Lastly, counsel considers whether Kruger could challenge the sentencing court’s failure to depart downward; counsel concludes that Kruger could not because the district court never ruled on his motion for a downward departure, and “a proponent of an issue must secure a ruling on it if he is to argue that issue on appeal.” That might be so, but here the district court in fact entered a written order denying Kruger’s motion. Counsel’s argument thus misses the mark. However, despite counsel’s oversight we are convinced that an appeal of Kruger’s sentence would be frivolous. Kruger’s presentence report recommended — and Kruger received-a sentence within the appropriate guidelines range, and in support of his motion for a downward departure Kruger argued only that such a sentence would, in and of itself, be “draconian.” That is not an appropriate ground for a downward departure. See United States v. Betts, 16 F.3d 748, 764-65 (7th Cir.1994) (holding that harshness of sentence required by law was not *519appropriate ground for departure), abrogated on other grounds by United States v. Mills, 122 F.3d 346 (7th Cir.1997); United States v. Guerrero, 894 F.2d 261, 267 (7th Cir.1990) (noting that sentences imposed pursuant to guidelines cannot be reviewed under theory that they are too draconian or too lenient). See also United States v.
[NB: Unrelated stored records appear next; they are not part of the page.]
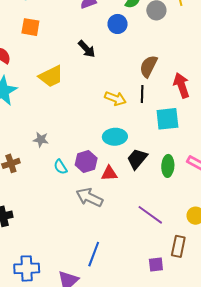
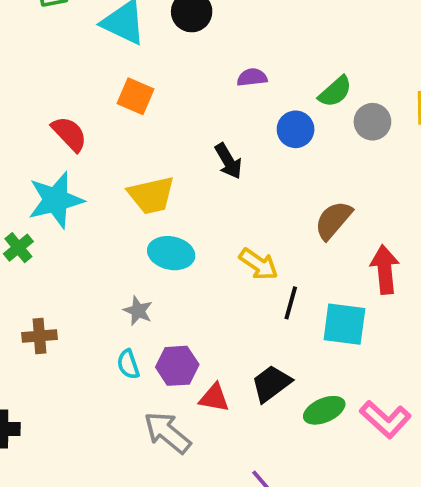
black line: (142, 94) -> (291, 303), moved
cyan ellipse: (115, 137) -> (171, 253), moved
gray star: (41, 140) -> (138, 311), moved
green ellipse: (168, 166) -> (324, 410), turned 50

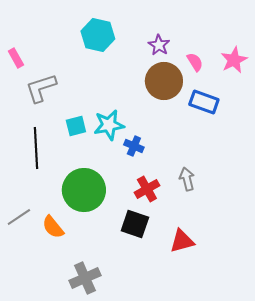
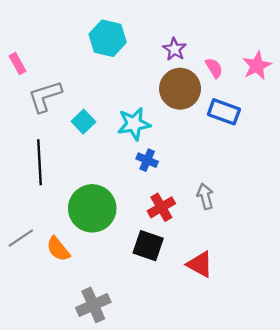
cyan star: (109, 125) -> (134, 124), moved
cyan square: (76, 126) -> (83, 122), moved, turned -30
red triangle: (182, 241) -> (200, 264), turned 44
McMutuary, 217 F.3d 477, 490 (7th Cir.2000) (“[A] sentencing court abuses its discretion by deciding to depart from the applicable sentencing range for the sentence of any defendant, whenever such departure creates an unjustified disparity between the sentence of that defendant and the sentences of all other similarly situated individuals nationwide.”) We thus agree with counsel’s conclusion that an appeal of Kruger’s sentence would be frivolous.
Accordingly, we GRANT counsel’s motion to withdraw and DISMISS this appeal.